:: What needs to be done ::
Every line below must be reproduced exactly; no pictures are to be included.

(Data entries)
________________________
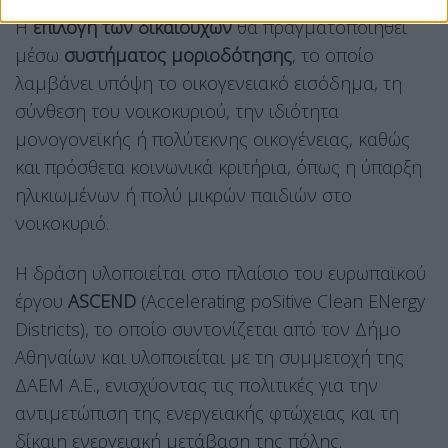
Η
επιλογή των δικαιούχων
θα πραγματοποιηθεί
μέσω
συστήματος μοριοδότησης
, το οποίο
λαμβάνει υπόψη το οικογενειακό εισόδημα, τη
σύνθεση του νοικοκυριού, την ιδιότητα
μονογονεϊκής ή πολύτεκνης οικογένειας, καθώς
και πρόσθετα κοινωνικά κριτήρια, όπως η ύπαρξη
ηλικιωμένων ή πολύ μικρών παιδιών στο
νοικοκυριό.
Η δράση υλοποιείται στο πλαίσιο του ευρωπαϊκού
έργου
ASCEND
(Accelerating poSitive Clean ENergy
Districts), το οποίο συντονίζεται από τον Δήμο
Αθηναίων και υλοποιείται με τη συμμετοχή της
ΔΑΕΜ Α.Ε., ενισχύοντας τις πολιτικές για την
αντιμετώπιση της ενεργειακής φτώχειας και τη
δίκαιη ενεργειακή μετάβαση της πόλης.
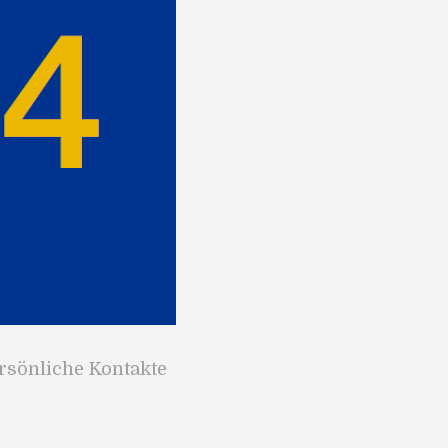
rsönliche Kontakte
________________________
:: Solution below ::
Η
επιλογή των δικαιούχων
θα πραγματοποιηθεί
μέσω
συστήματος μοριοδότησης
, το οποίο
λαμβάνει υπόψη το οικογενειακό εισόδημα, τη
σύνθεση του νοικοκυριού, την ιδιότητα
μονογονεϊκής ή πολύτεκνης οικογένειας, καθώς
και πρόσθετα κοινωνικά κριτήρια, όπως η ύπαρξη
ηλικιωμένων ή πολύ μικρών παιδιών στο
νοικοκυριό.
Η δράση υλοποιείται στο πλαίσιο του ευρωπαϊκού
έργου
ASCEND
(Accelerating poSitive Clean ENergy
Districts), το οποίο συντονίζεται από τον Δήμο
Αθηναίων και υλοποιείται με τη συμμετοχή της
ΔΑΕΜ Α.Ε., ενισχύοντας τις πολιτικές για την
αντιμετώπιση της ενεργειακής φτώχειας και τη
δίκαιη ενεργειακή μετάβαση της πόλης.
rsönliche Kontakte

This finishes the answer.